Nothing against the kids---these are about as funny as riddles get. Gollum and Bilbo weren't yukkin' it up telling riddles down there in the goblin tunnels. The only ones I ever laughed at were the pickle jokes, because they were so stupid ("What's green and robs stagecoaches? Billy the Pickle!"). Banana jokes, too: same reason. Hell, same jokes. ("What's yellow and robs stagecoaches?") So my hat is off to Joe B. of Milwaukee and Kace L. of Grand Rapids.

Maybe it's the taffy (or taughy) itself that contains the laughs. Here it is naked:


Kinda funny. Reminds me of me coming out of a shower into a cold bathroom. Never mind. Forget I said anything.

On the whole: Not very laffy, Mr. Wonka.

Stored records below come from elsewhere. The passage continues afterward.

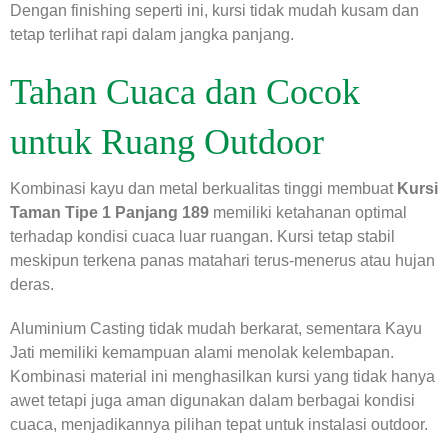
Dengan finishing seperti ini, kursi tidak mudah kusam dan
tetap terlihat rapi dalam jangka panjang.
Tahan Cuaca dan Cocok
untuk Ruang Outdoor
Kombinasi kayu dan metal berkualitas tinggi membuat
Kursi
Taman Tipe 1 Panjang 189
memiliki ketahanan optimal
terhadap kondisi cuaca luar ruangan. Kursi tetap stabil
meskipun terkena panas matahari terus-menerus atau hujan
deras.
Aluminium Casting tidak mudah berkarat, sementara Kayu
Jati memiliki kemampuan alami menolak kelembapan.
Kombinasi material ini menghasilkan kursi yang tidak hanya
awet tetapi juga aman digunakan dalam berbagai kondisi
cuaca, menjadikannya pilihan tepat untuk instalasi outdoor.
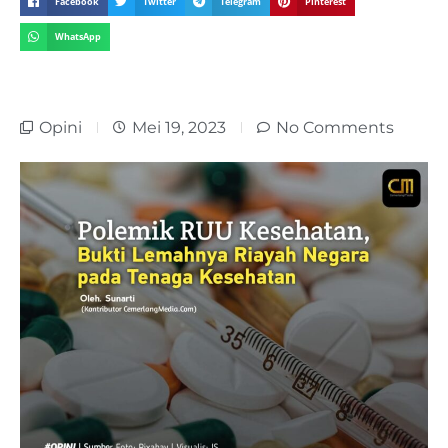
Facebook
Twitter
Telegram
Pinterest
WhatsApp
Opini
Mei 19, 2023
No Comments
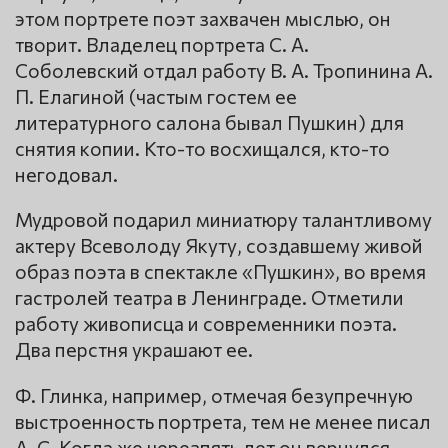
этом портрете поэт захвачен мыслью, он
творит. Владелец портрета С. А.
Соболевский отдал работу В. А. Тропинина А.
П. Елагиной (частым гостем ее
литературного салона бывал Пушкин) для
снятия копии. Кто-то восхищался, кто-то
негодовал.
Мудровой подарил миниатюру талантливому
актеру Всеволоду Якуту, создавшему живой
образ поэта в спектакле «Пушкин», во время
гастролей театра в Ленинграде. Отметили
работу живописца и современники поэта.
Два перстня украшают ее.
Ф. Глинка, например, отмечая безупречную
выстроенность портрета, тем не менее писал
А. С. Когда же черезпять лет он вернулся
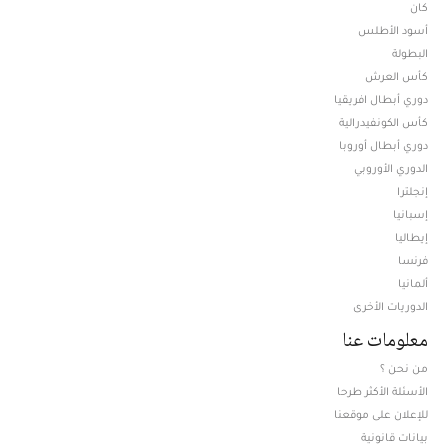
كان
أسود الأطلس
البطولة
كأس العرش
دوري أبطال افريقيا
كأس الكونفيدرالية
دوري أبطال أوروبا
الدوري الأوروبي
إنجلترا
إسبانيا
إيطاليا
فرنسا
ألمانيا
الدوريات الأخرى
معلومات عنا
من نحن ؟
الأسئلة الأكثر طرحا
للإعلان على موقعنا
بيانات قانونية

Bazooka Joe is laughier. (At least its stupid cartoons used to have funny fortunes, like "You will never turn into a giant shoelace"---which was not only funny, it has proved thus far to be the most accurate prediction I have ever received.)

Someone's got to look into Wonka's operation. I think OSHA should investigate these Oompa Loompas, for one thing. They have no reputation for safety. There's probably a big sign on the factory floor that says THIS PLANT HAS WORKED [1] DAYS SINCE SOMEONE WAS TURNED INTO A GIANT BLUEBERRY.

And someone there is swiping a lot of the laffs, I'll bet.